In the Union Budget 2023-24, a five-year research grant was allocated to one of the Indian Institutes of Technology (IITs) to support the local production of lab-grown diamond (LGD) items, such as machinery, seeds and recipes. This would help boost the production of both chemical vapour deposition and high-pressure and temperature systems, as well as promote the expansion of the LGD industry. Furthermore, it would make the technology accessible to startups at a reasonable cost, create job opportunities, and raise exports of LGD.

It has been proposed to build an India Centre for Lab-Grown Diamonds (InCent-LGD) at IIT Madras, with an estimated cost of Rs 242.96 crore over a period of 5 years. Not only are lab-grown diamonds used in the jewellery industry, but they also have a wide range of applications in the defense, optics, thermal, and medical sectors, due to their capacity to perform at higher speeds while consuming less energy than silicon-based chips, even in extreme conditions.

In 2020, the lab-grown diamond jewellery sector had a market value of USD 1 billion around the world.

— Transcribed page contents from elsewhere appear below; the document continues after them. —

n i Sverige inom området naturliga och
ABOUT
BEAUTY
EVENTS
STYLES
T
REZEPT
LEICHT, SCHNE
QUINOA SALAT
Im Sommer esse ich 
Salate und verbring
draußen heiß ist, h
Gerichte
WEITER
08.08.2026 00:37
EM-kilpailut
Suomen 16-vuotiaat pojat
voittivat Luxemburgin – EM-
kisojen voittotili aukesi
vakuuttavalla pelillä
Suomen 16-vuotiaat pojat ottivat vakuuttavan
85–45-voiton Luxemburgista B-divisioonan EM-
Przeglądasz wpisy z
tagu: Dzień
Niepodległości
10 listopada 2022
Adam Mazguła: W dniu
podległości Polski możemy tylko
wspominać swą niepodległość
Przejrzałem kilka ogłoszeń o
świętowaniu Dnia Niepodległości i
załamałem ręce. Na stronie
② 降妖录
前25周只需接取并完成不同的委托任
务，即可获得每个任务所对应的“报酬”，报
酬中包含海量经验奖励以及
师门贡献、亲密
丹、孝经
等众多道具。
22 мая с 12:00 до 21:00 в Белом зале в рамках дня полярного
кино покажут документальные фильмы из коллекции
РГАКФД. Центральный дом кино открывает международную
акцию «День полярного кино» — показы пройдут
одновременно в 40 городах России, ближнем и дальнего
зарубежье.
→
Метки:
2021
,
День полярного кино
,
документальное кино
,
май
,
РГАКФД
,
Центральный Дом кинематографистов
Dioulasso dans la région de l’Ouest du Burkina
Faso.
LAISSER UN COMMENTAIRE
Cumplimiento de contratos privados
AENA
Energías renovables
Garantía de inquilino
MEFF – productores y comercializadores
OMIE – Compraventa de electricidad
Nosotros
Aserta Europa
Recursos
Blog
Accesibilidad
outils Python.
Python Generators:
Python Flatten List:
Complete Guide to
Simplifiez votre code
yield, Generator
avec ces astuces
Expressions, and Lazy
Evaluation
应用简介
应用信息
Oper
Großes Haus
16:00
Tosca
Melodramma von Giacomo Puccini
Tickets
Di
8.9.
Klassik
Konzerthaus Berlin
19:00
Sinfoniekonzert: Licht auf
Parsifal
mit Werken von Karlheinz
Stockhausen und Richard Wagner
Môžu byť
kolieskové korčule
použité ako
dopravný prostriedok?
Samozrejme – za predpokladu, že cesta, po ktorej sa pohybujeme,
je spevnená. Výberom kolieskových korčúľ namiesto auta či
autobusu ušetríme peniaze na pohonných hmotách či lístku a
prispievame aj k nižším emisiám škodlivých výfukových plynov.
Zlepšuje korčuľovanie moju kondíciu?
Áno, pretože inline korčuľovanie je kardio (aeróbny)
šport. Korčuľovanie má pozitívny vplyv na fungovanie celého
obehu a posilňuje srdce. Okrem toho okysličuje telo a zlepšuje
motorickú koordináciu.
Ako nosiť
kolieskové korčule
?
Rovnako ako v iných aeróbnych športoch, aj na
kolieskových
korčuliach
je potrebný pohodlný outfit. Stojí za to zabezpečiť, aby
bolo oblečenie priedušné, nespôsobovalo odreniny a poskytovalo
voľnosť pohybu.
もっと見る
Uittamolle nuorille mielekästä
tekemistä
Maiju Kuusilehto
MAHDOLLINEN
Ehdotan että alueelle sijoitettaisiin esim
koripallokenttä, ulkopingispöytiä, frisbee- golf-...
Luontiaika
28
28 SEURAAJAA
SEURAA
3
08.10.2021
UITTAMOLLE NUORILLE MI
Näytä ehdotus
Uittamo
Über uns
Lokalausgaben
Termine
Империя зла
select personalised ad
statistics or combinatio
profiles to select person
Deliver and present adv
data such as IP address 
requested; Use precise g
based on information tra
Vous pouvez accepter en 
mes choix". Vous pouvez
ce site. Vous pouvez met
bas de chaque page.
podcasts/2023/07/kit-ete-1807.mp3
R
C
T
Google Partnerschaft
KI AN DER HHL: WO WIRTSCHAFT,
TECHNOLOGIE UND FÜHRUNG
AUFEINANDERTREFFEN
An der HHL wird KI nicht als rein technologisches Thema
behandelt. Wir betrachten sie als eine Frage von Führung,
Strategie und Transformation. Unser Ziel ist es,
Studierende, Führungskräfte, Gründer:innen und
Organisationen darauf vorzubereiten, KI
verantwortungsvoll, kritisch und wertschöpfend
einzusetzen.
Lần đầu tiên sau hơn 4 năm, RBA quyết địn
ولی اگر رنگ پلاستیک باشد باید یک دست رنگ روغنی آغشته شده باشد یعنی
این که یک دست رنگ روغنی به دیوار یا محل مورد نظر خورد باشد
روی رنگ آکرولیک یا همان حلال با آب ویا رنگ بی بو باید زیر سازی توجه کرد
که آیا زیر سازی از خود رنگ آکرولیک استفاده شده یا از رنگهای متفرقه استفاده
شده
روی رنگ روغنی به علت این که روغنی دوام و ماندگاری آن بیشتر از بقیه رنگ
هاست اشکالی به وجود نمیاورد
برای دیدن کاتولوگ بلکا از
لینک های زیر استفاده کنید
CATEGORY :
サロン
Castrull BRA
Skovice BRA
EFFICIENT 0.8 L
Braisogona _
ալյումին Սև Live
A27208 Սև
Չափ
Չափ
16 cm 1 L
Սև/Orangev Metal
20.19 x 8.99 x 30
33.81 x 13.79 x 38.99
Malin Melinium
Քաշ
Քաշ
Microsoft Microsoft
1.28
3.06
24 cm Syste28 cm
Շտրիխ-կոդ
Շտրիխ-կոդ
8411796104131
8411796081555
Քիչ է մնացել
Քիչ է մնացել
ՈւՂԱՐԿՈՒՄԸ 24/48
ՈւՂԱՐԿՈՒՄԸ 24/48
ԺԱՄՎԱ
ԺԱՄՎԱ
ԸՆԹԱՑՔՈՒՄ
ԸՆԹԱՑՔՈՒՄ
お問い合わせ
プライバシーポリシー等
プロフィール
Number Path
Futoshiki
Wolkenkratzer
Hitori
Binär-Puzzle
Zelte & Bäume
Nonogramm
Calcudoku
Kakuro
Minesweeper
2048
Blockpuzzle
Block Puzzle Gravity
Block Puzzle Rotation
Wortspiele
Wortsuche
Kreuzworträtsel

According to the ministry, it is anticipated to increase sharply to USD 5 billion by 2025 and go above USD 15 billion by the year 2035. The production of lab-grown diamonds is done by two technologies – High-Pressure High Temperature (HPHT) and Chemical Vapour Deposition. India is one of the key producers of these diamonds, employing the CVD technique. Estimates from the industry state that India’s share in global trade in 2021-22 was 25.8%.

The ministry noted that reliance on foreign countries for the required machinery parts and ‘seeds’ (the materials used to create synthetic diamonds) is essential. It is thus important that India develops its own technologies to produce the necessary components and seeds in order to reduce the dependence on imported goods.

Lab-grown diamonds of high quality with proper accreditation, manufactured with modern equipment and optimized processes will draw in many international buyers, thus increasing foreign exports of lab-grown diamonds and the capability of production. The thorough process parameters and established recipe will persuade new entrepreneurs to join the lab-grown diamond sector, making it simpler and cheaper to build the facility, begin the business and create jobs, it was further noted.